In Twin Butte, Alberta we had to change a tire in freezing cold weather with what seemed to be a hundred kilometer an hour wind! We've driven in snow, rain, all night, and of-course the sun! We've slept in nice hotels, cheap motels, cozy cabin's, living rooms, and our tents.
In August we were very excited to play the Artswells Festival in beautiful Wells, BC. Other acts included Mr. Fred Penner, CR Avery and Fernie's finest Shred Kelly. I played the festival in it's first year of 2004. Thanks for having us back!

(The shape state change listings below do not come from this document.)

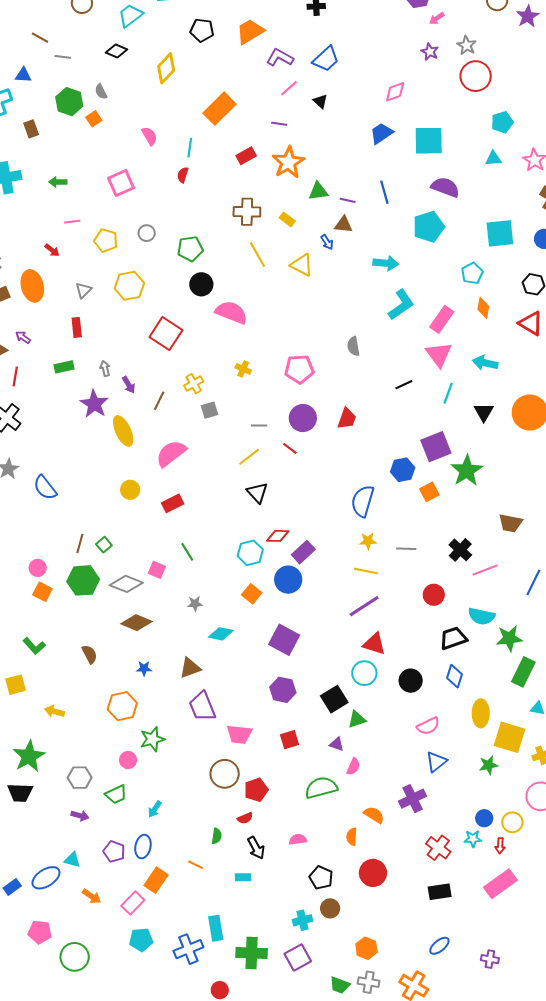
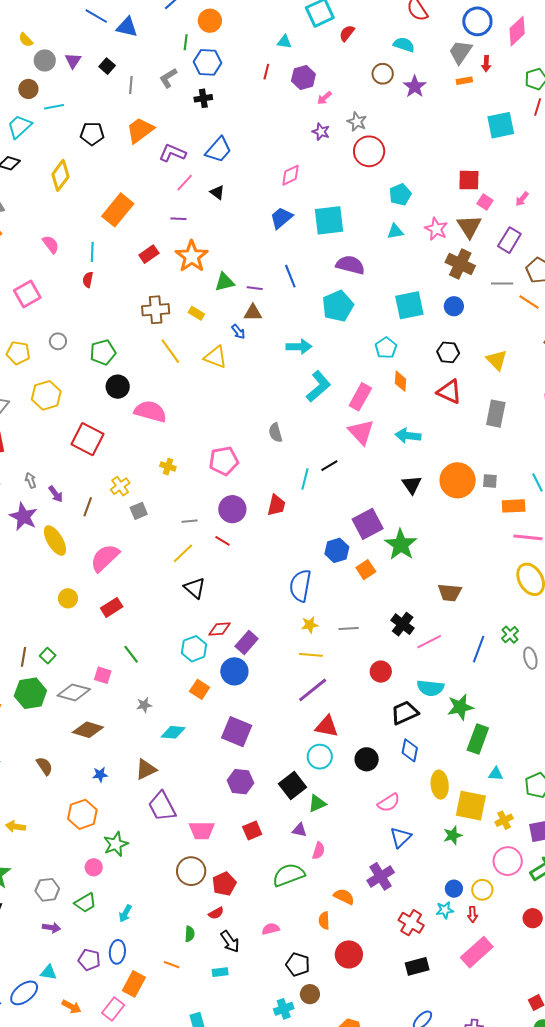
cyan line: (448, 393) -> (305, 479), moved

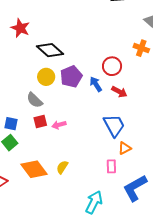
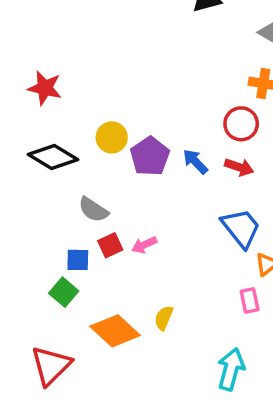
black diamond: (50, 50) -> (53, 157), moved
red circle: (112, 66) -> (241, 124), moved
yellow circle: (46, 77) -> (112, 137), moved
blue square: (11, 124) -> (78, 260), moved

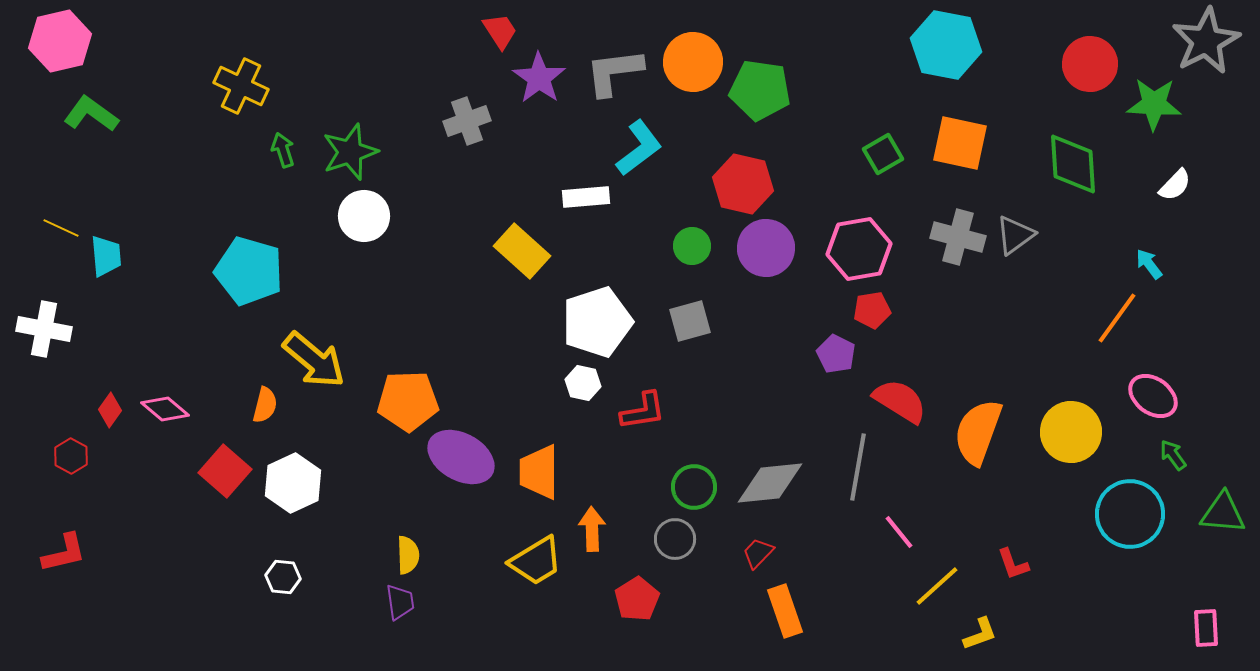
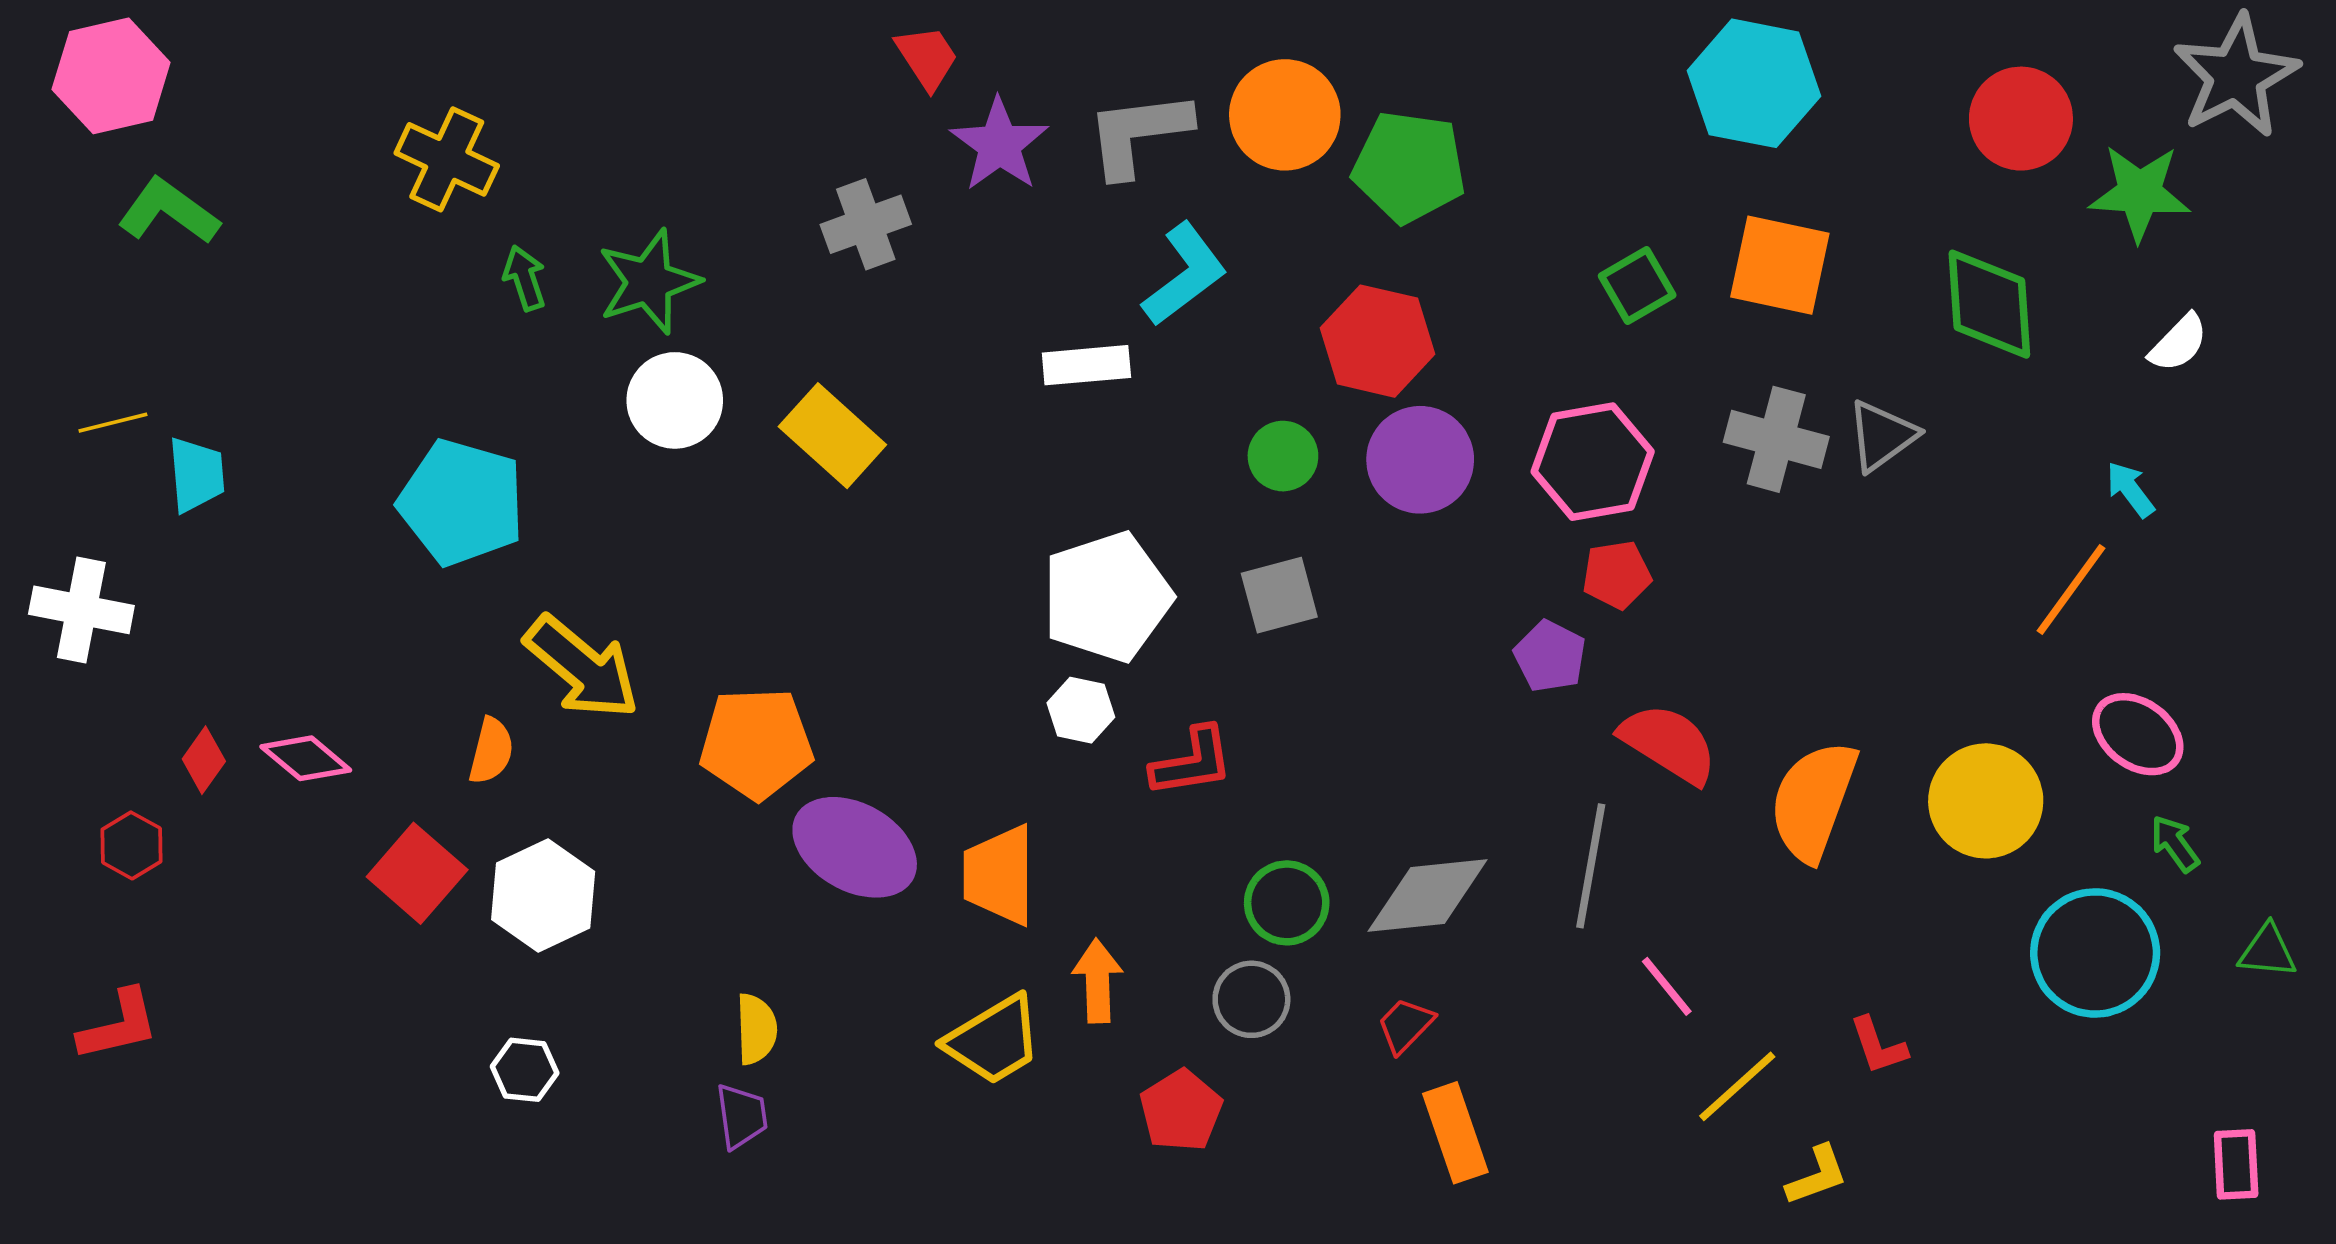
yellow line: (61, 228) -> (113, 423), turned -39
yellow rectangle: (522, 251) -> (832, 436), moved
green triangle: (1223, 513) -> (2268, 951), size x0.7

We played the Rock Creek Fall Fair in, you guessed it, Rock Creek, BC. We shard the bill and the stage with Alberta's Tim Hus and Winnipeg's Fred Penner. Each artist was to perform a Gordon Lightfoot song as a tribute. I played Steel Rail Blues, with Mr Penner's slick guitarist playing some slick licks.
Earlier this year a local pub called Toby's Pub and Grill asked us to play the first Thursday of every month. This has allowed us to keep our chops up and remain somewhat connected to our hometown. Thanks Shelly! And, a rockin' pub in New Westminster called The Met asked if I would like to play solo every second and third Thursday of the month! Thanks Michele!
But! There's more! Please welcome lead guitarist and songwriter extraordinaire Mr Cory Hawthorne to the band! Cory has been a friend and colleague for a few years, and is now providing some serious country shredding to our already excellent country sound.
The next adventure is our upcoming tour of Alberta including two nights in Banff. Check out our concert dates and maybe we'll see you out there, on the road, where we belong.
The title of today's entry is just what it means: a trip to the Edge of the World. The Edge of the World could be to any beach or coastal region really. I've stood on the edge of the Pacific Ocean looking west from Oregon. I've stood on the edge of the Atlantic looking west from Lands End in England. I've stood on the Edge of the Mediterranean looking west from Televiv, Israel. But this time we really really went to the edge: The Edge of the World Folk Festival in beautiful Haida Gwaii, BC, formerly known as The Queen Charlotte Islands. I've been waiting years to play this festival and finally the time came.
The band and I found out we were playing it in March of this year. The festival runs August 10, 11, and 12. Three days of festival, 24 hours of party and fun. But the challenge: getting there. We played South Africa in 2008 and I can tell you we seemed to travel farther to get to this place. We decided to take my good old friend the Greyhound.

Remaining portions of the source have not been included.